Activity
Among the entries beneath this sentence, how many lines include the word "Conference"? Only the number is wanted.
═══ Record excerpts ═══
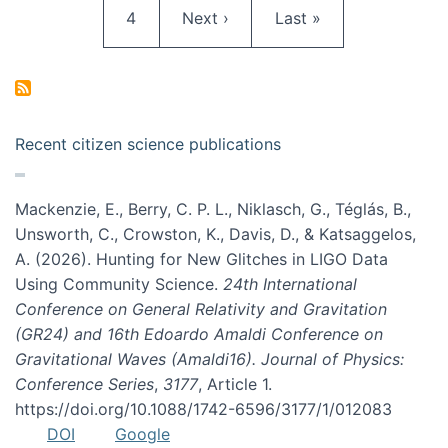
Page
Next page
Last page
4
Next ›
Last »
Recent citizen science publications
Mackenzie, E., Berry, C. P. L., Niklasch, G., Téglás, B.,
Unsworth, C., Crowston, K., Davis, D., & Katsaggelos,
A. (2026). Hunting for New Glitches in LIGO Data
Using Community Science.
24th International
Conference on General Relativity and Gravitation
(GR24) and 16th Edoardo Amaldi Conference on
Gravitational Waves (Amaldi16). Journal of Physics:
Conference Series
,
3177
, Article 1.
https://doi.org/10.1088/1742-6596/3177/1/012083
DOI
Google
═══
Exercise result
3